EXERCISE AIM
The answer must be every line of the data that holds the word "English".
***** MATERIAL TO PROCESS
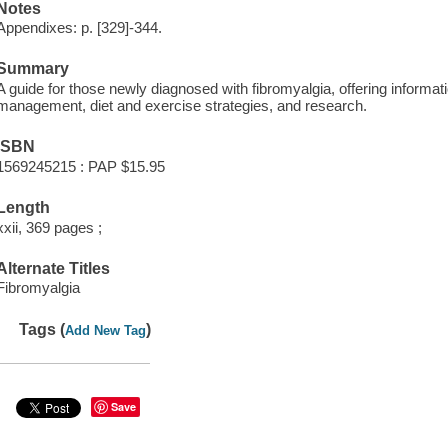
Notes
Appendixes: p. [329]-344.
Summary
A guide for those newly diagnosed with fibromyalgia, offering informat
management, diet and exercise strategies, and research.
ISBN
1569245215 : PAP $15.95
Length
xxii, 369 pages ;
Alternate Titles
Fibromyalgia
Tags (
)
Add New Tag
Save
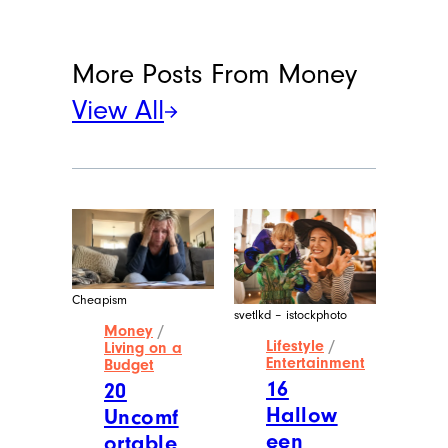
More Posts From
Money
View All
Cheapism
svetlkd – istockphoto
Money
/
Lifestyle
/
Living on a
Entertainment
Budget
16
20
Hallow
Uncomf
een
ortable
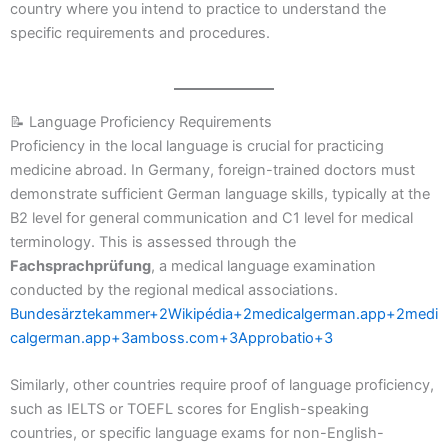
country where you intend to practice to understand the
specific requirements and procedures.
📝 Language Proficiency Requirements
Proficiency in the local language is crucial for practicing
medicine abroad. In Germany, foreign-trained doctors must
demonstrate sufficient German language skills, typically at the
B2 level for general communication and C1 level for medical
terminology. This is assessed through the
Fachsprachprüfung
, a medical language examination
conducted by the regional medical associations.
Bundesärztekammer+2Wikipédia+2medicalgerman.app+2
medi
calgerman.app+3amboss.com+3Approbatio+3
Similarly, other countries require proof of language proficiency,
such as IELTS or TOEFL scores for English-speaking
countries, or specific language exams for non-English-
**********
RESPONSE AREA
such as IELTS or TOEFL scores for English-speaking
countries, or specific language exams for non-English-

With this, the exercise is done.